Turkey day SCORE
So yesterday I had a belated Thanksgiving Day dinner with my family since we had the kids this weekend. Slow-roasted turkey, coconut flour-and-heavy cream gravy, mashed cauliflower, sausage frittata, and a cranberry relish (made with raw cranberries, walnuts, an apple, the zest and juice of one orange, nutmeg/cinnamon/cloves/ginger, and - gasp - four tablespoons of sugar. The normal recipe calls for a cup of sugar - but my experience now tells me that's overkill).
Here's the SCORE: Blood sugar two hours after dinner was 95. And I did not practice moderation yesterday.
Folks, that's awesome.
Sweet! (No pun indented!)
Thats awesome Griff!
I frequently wish BGL testing supplies weren't so pricy cause I'd love to test throughout the day for a while just for fun. Maybe one of these days I'll pony up the cash and buy some strips that fit my BILs monitor.
Coconut-Flour/Heavy Cream Gravy
Originally Posted by Egoldstein
You will need:
- The fats in the bottom of the roasting pan
- Heavy cream
- Coconut flour
- Black pepper to taste
My father liked thick gravy, so you'll want to keep that in mind. (You can make thinner gravy, but you'll make his spirit weep. Just sayin'.)
All those lovely fats in the bottom of the pan? Those are going to be gravy very soon now. Aren't you happy? You should be. Measure them so you know how much you started with; this will be important later in nutritional calculations. Then pour them back into the pan.
Measure out a cup of coconut flour. I do this because otherwise I don't know the carb count of the gravy, and I need to.

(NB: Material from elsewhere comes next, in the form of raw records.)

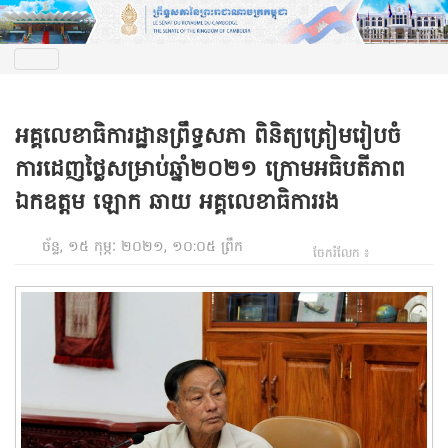
អគ្គលេខាធិការដ្ឋានព្រឹទ្ធសភា ពិនិត្យត្រៀមរៀបចំ
ការដេញថ្លៃសម្រាប់ឆ្នាំ២០២១ ក្រោមអធិបតីភាព
ឯកឧត្តម ឡោក ឆាយ អគ្គលេខាធិការរង
ច័ន្ទ, ១៥ កុម្ភៈ ២០២១, ១០:០៥ ព្រឹក
ចែករំលែក ៖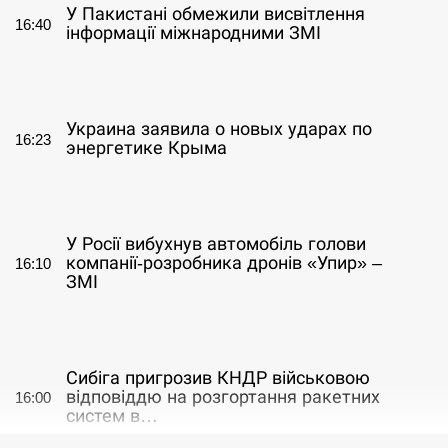
У Пакистані обмежили висвітлення
16:40
інформації міжнародними ЗМІ
СЕРПЕНЬ
Украина заявила о новых ударах по
16:23
энергетике Крыма
СЕРПЕНЬ
У Росії вибухнув автомобіль голови
компанії-розробника дронів «Упир» –
16:10
ЗМІ
СЕРПЕНЬ
Сибіга пригрозив КНДР військовою
відповіддю на розгортання ракетних
16:00
систем в…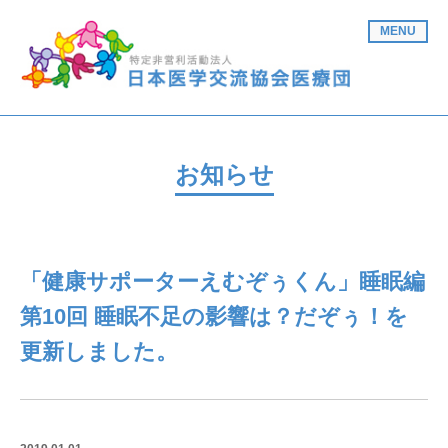
MENU
お知らせ
「健康サポーターえむぞぅくん」睡眠編
第10回 睡眠不足の影響は？だぞぅ！を
更新しました。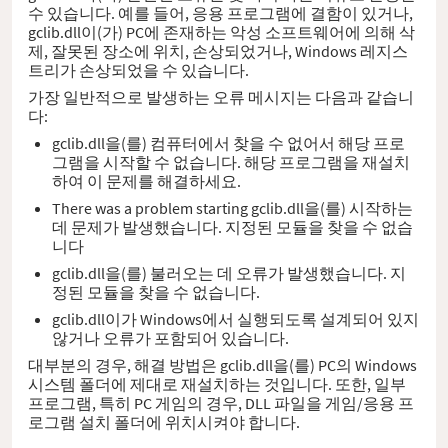
수 있습니다. 예를 들어, 응용 프로그램에 결함이 있거나,
gclib.dll이(가) PC에 존재하는 악성 소프트웨어에 의해 삭
제, 잘못된 장소에 위치, 손상되었거나, Windows 레지스
트리가 손상되었을 수 있습니다.
가장 일반적으로 발생하는 오류 메시지는 다음과 같습니
다:
gclib.dll을(를) 컴퓨터에서 찾을 수 없어서 해당 프로
그램을 시작할 수 없습니다. 해당 프로그램을 재설치
하여 이 문제를 해결하세요.
There was a problem starting gclib.dll을(를) 시작하는
데 문제가 발생했습니다. 지정된 모듈을 찾을 수 없습
니다
gclib.dll을(를) 불러오는 데 오류가 발생했습니다. 지
정된 모듈을 찾을 수 없습니다.
gclib.dll이가 Windows에서 실행되도록 설계되어 있지
않거나 오류가 포함되어 있습니다.
대부분의 경우, 해결 방법은 gclib.dll을(를) PC의 Windows
시스템 폴더에 제대로 재설치하는 것입니다. 또한, 일부
프로그램, 특히 PC 게임의 경우, DLL 파일을 게임/응용 프
로그램 설치 폴더에 위치시켜야 합니다.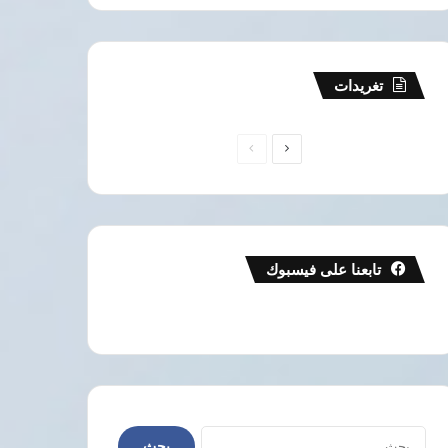
تغريدات
الصفحة
الصفحة
التالية
السابقة
تابعنا على فيسبوك
البحث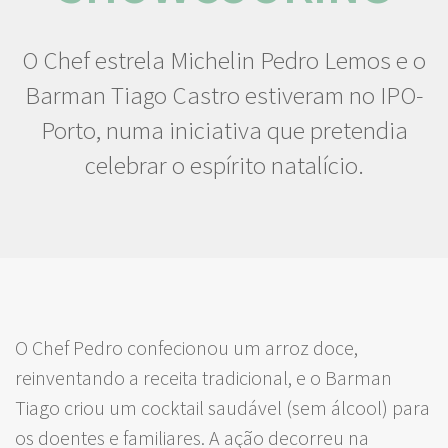
O Chef estrela Michelin Pedro Lemos e o
Barman Tiago Castro estiveram no IPO-
Porto, numa iniciativa que pretendia
celebrar o espírito natalício.
O Chef Pedro confecionou um arroz doce,
reinventando a receita tradicional, e o Barman
Tiago criou um cocktail saudável (sem álcool) para
os doentes e familiares. A ação decorreu na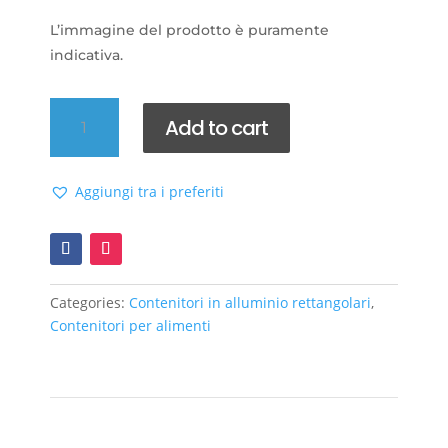
L’immagine del prodotto è puramente
indicativa.
Formine
Add to cart
alluminio
R45
quantity
Aggiungi tra i preferiti
Categories:
Contenitori in alluminio rettangolari
,
Contenitori per alimenti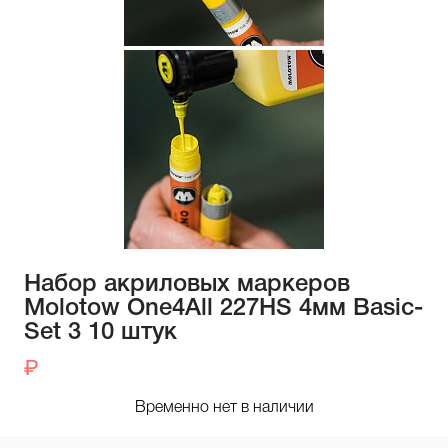
Набор акриловых маркеров
Molotow One4All 227HS 4мм Basic-
Set 3 10 штук
Временно нет в наличии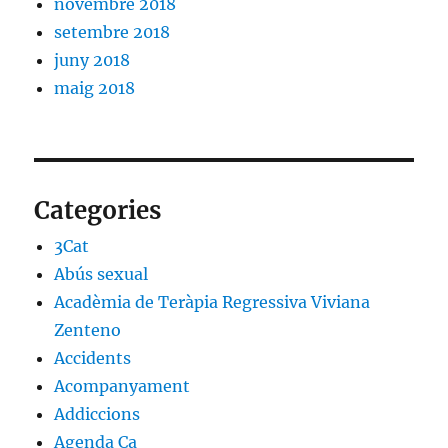
novembre 2018
setembre 2018
juny 2018
maig 2018
Categories
3Cat
Abús sexual
Acadèmia de Teràpia Regressiva Viviana
Zenteno
Accidents
Acompanyament
Addiccions
Agenda Ca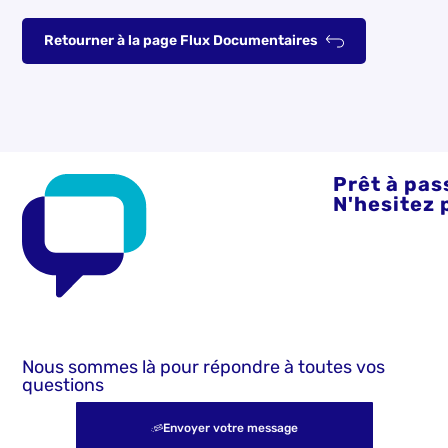
Retourner à la page Flux Documentaires
Prêt à pass
N'hesitez 
Nous sommes là pour répondre à toutes vos
questions
Envoyer votre message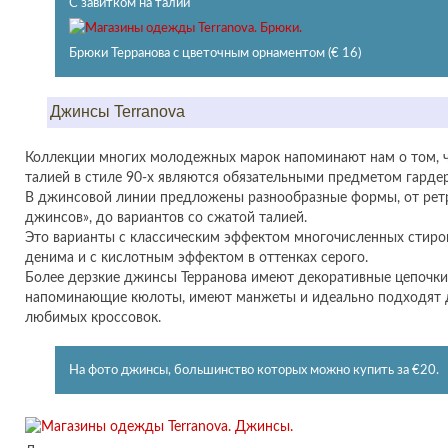
С завитком на талии
Брюки Терранова с цветочным орнаментом (€ 16)
Джинсы Terranova
Коллекции многих молодежных марок напоминают нам о том, 
талией в стиле 90-х являются обязательными предметом гардер
В джинсовой линии предложены разнообразные формы, от рет
джинсов», до вариантов со сжатой талией.
Это варианты с классическим эффектом многочисленных стирок
денима и с кислотным эффектом в оттенках серого.
Более дерзкие джинсы Терранова имеют декоративные цепочки 
напоминающие кюлоты, имеют манжеты и идеально подходят 
любимых кроссовок.
На фото джинсы, большинство которых можно купить за €20.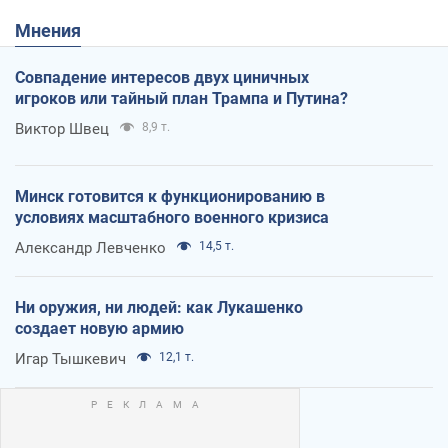
Мнения
Совпадение интересов двух циничных
игроков или тайный план Трампа и Путина?
Виктор Швец
8,9 т.
Минск готовится к функционированию в
условиях масштабного военного кризиса
Александр Левченко
14,5 т.
Ни оружия, ни людей: как Лукашенко
создает новую армию
Игар Тышкевич
12,1 т.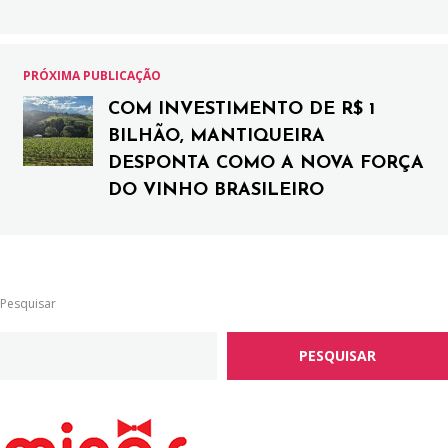
PRÓXIMA PUBLICAÇÃO
COM INVESTIMENTO DE R$ 1
BILHÃO, MANTIQUEIRA
DESPONTA COMO A NOVA FORÇA
DO VINHO BRASILEIRO
Pesquisar
PESQUISAR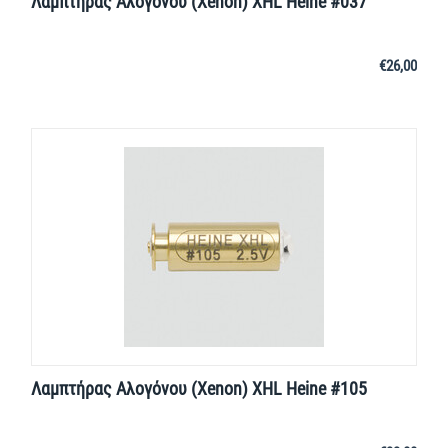
Λαμπτήρας Αλογόνου (Xenon) XHL Heine #037
€
26,00
Λαμπτήρας Αλογόνου (Xenon) XHL Heine #105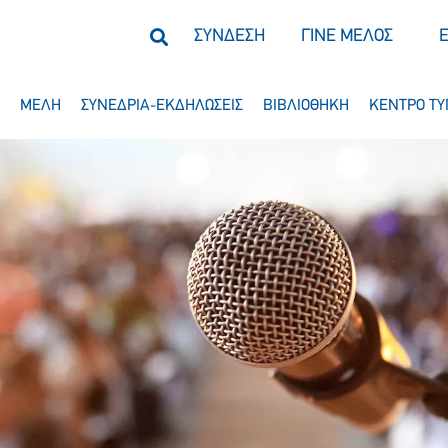
ΣΥΝΔΕΣΗ
ΓΙΝΕ ΜΕΛΟΣ
ΜΕΛΗ
ΣΥΝΕΔΡΙΑ-ΕΚΔΗΛΩΣΕΙΣ
ΒΙΒΛΙΟΘΗΚΗ
ΚΕΝΤΡΟ ΤΥ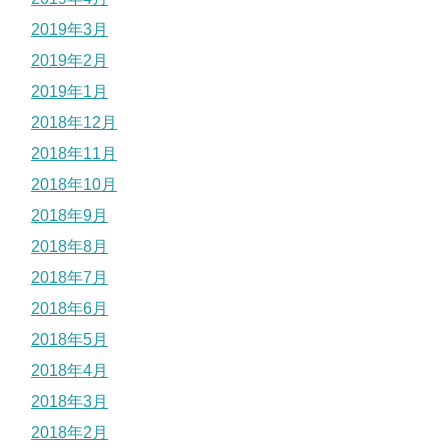
2019年3月
2019年2月
2019年1月
2018年12月
2018年11月
2018年10月
2018年9月
2018年8月
2018年7月
2018年6月
2018年5月
2018年4月
2018年3月
2018年2月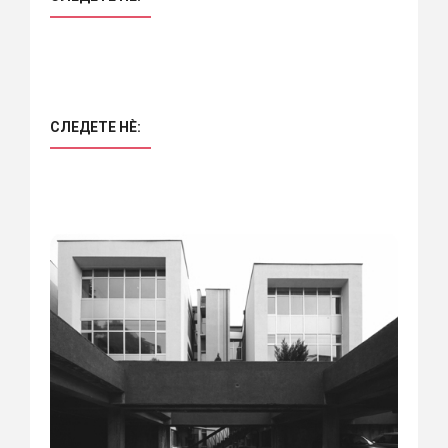
СЛЕДЕТЕ НÈ: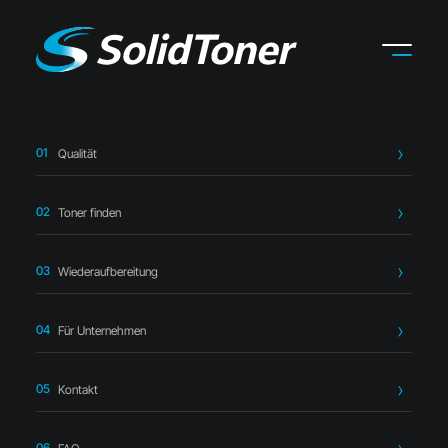
Qualität
Startseite
›
Toner finden
›
Xerox
›
Xerox 108R00909 Toner
schwarz – kompatibel
Toner finden
Wiederaufbereitung
Für Unternehmen
Kompatibler Toner
Kontakt
Xerox 108R00909 Toner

Whatever I have left gets subtracted from the cup I started with; if I have to use more, I know approximately how much I used and I can use thedailyplate.com to create a "meal" that will tell me what the carb count of the gravy is. Also have on hand about a pint of heavy cream. My father used milk, but for me milk is too sugary. You can use milk if you want.
Put the roasting pan on the stove and turn the burners below it to "low." Use a scraping tool of some kind (a spatula or wooden spoon) to remove all the lovely burned bits on the bottom as you begin to add moderate amounts of coconut flour and small amounts of cream to the fats. Ideally it will eventually come together and make a marvelous turkey gravy. Add flour and cream a bit at a time, mix, and keep adding flour and cream until you don't see obvious oil any more. Then make sure you break all those lovely burned bits up because they will add flavor like yo to the gravy. You can season it with a bit of pepper if you wish, but it's probably not necessary. When my dad did this with his usual 24-pound turkey, it made about six to eight cups of gravy. If it's too thin, add more flour; if it's too thick, add more cream (or milk, or even water, if you must). You'll know when it's done because it'll just "look right" to you.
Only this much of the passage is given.